### TO DO
An exact copy of all the data is needed, with every picture left out.

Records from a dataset
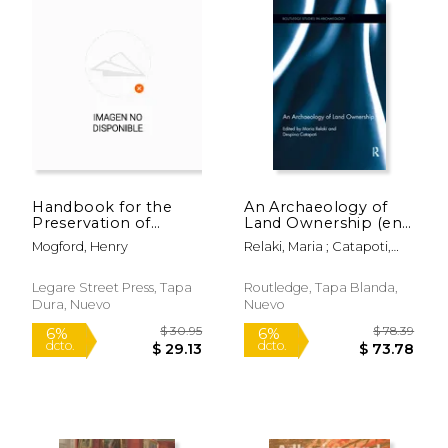
$ 44.50
$ 64.
15%
15%
dcto.
dcto.
$ 37.83
$ 54.
Handbook for the
An Archaeology of
Preservation of
Land Ownership (en
Pictures: Containing
Inglés)
Mogford, Henry
Relaki, Maria ; Catapoti,
Practical Instructions
Despina
for Cleaning, Lining,
Repairing, and
Legare Street Press, Tapa
Routledge, Tapa Blanda,
Restoring Oil
Dura, Nuevo
Nuevo
Paintings, With
Remark (en Inglés)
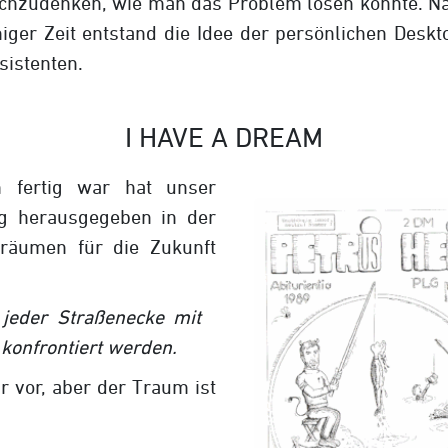
chzudenken, wie man das Problem lösen könnte. N
niger Zeit entstand die Idee der persönlichen Deskt
sistenten.
I HAVE A DREAM
 fertig war hat unser
ng herausgegeben in der
Träumen für die Zukunft
jeder Straßenecke mit
 konfrontiert werden.
r vor, aber der Traum ist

### REPLY
$ 44.50
$ 64.
15%
15%
dcto.
dcto.
$ 37.83
$ 54.
Handbook for the
An Archaeology of
Preservation of
Land Ownership (en
Pictures: Containing
Inglés)
Mogford, Henry
Relaki, Maria ; Catapoti,
Practical Instructions
Despina
for Cleaning, Lining,
Repairing, and
Legare Street Press, Tapa
Routledge, Tapa Blanda,
Restoring Oil
Dura, Nuevo
Nuevo
Paintings, With
Remark (en Inglés)
chzudenken, wie man das Problem lösen könnte. N
niger Zeit entstand die Idee der persönlichen Deskt
sistenten.
I HAVE A DREAM
 fertig war hat unser
ng herausgegeben in der
Träumen für die Zukunft
jeder Straßenecke mit
 konfrontiert werden.
r vor, aber der Traum ist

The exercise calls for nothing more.